The premium can be included as part of the loan amount or paid in advance at the time of settlement. Your lender can provide you with details of the likely costs after you apply for the loan. When you refinance, your LMI may be repaid (especially if your loan amount is increasing). Your mortgage broker will help you calculate all the costs involved so that you have an accurate idea of how much money you will have to spend on buying your property.
This type of insurance covers the remaining unpaid amount of the loan if the amount recovered from the sale of the property is not enough to pay the loan in full to the lender. Both stamp duty and GST are paid in lenders' mortgage insurance and are generally included in the total quoted price of your LMI. So, it's important to remember that the lender's mortgage insurance doesn't protect you, but the lender. While most lenders tend to trust lenders' mortgage insurance if the LVR is greater than 80%, some lenders have created their own alternative (and often in-house) risk process.
Mortgage protection insurance is designed to help you pay your mortgage if you become seriously ill or disabled and unable to work. The Insurance Council of Australia manages Find an Insurer, which can help homeowners identify insurers that offer the products they are looking for. Mortgage protection insurance insures borrowers and can cover mortgage repayments in the event of unforeseen circumstances, such as unemployment, injury, illness, or death. The LMI insurer can pay your lender an amount according to the LMI policy and then ask you, the borrower, to return this amount directly.

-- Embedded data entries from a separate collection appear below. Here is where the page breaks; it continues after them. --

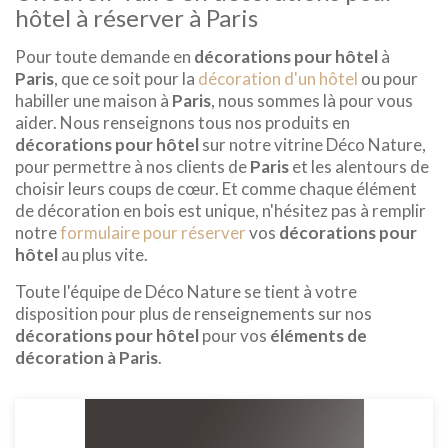
hôtel à réserver à Paris
Pour toute demande en
décorations pour hôtel
à
Paris
, que ce soit pour la
décoration d'un hôtel
ou pour
habiller une maison à
Paris
, nous sommes là pour vous
aider. Nous renseignons tous nos produits en
décorations pour hôtel
sur notre vitrine Déco Nature,
pour permettre à nos clients de
Paris
et les alentours de
choisir leurs coups de cœur. Et comme chaque élément
de décoration en bois est unique, n'hésitez pas à remplir
notre
formulaire pour réserver
vos
décorations pour
hôtel
au plus vite.
Toute l'équipe de Déco Nature se tient à votre
disposition pour plus de renseignements sur nos
décorations pour hôtel
pour vos
éléments de
décoration à Paris
.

You can also get mortgage protection as part of your current life insurance or income protection policy, for example, through your superfund. Mortgage insurance for lenders (LMI) is insurance that a lender (such as a bank or financial institution) takes out to protect against the risk of not recovering the full balance of the loan if you, the borrower, cannot meet the loan payments. Life insurance providers typically offer mortgage protection insurance as a standalone policy and is specifically designed to repay the policyholder's mortgage in the event of death. For most healthy people, especially young people who buy their first home, the best mortgage protection insurance policy is often included as an extra in their life insurance policy.
There are only a select number of general insurance companies in Australia that still offer or provide this type of coverage. The LMI can be partially repayable if the loan is paid off early in the life of the loan (usually only during the first or second year). While it's impossible to say that a policy is the “best,” if you're a borrower, the best mortgage protection insurance will fit your budget and other needs comfortably.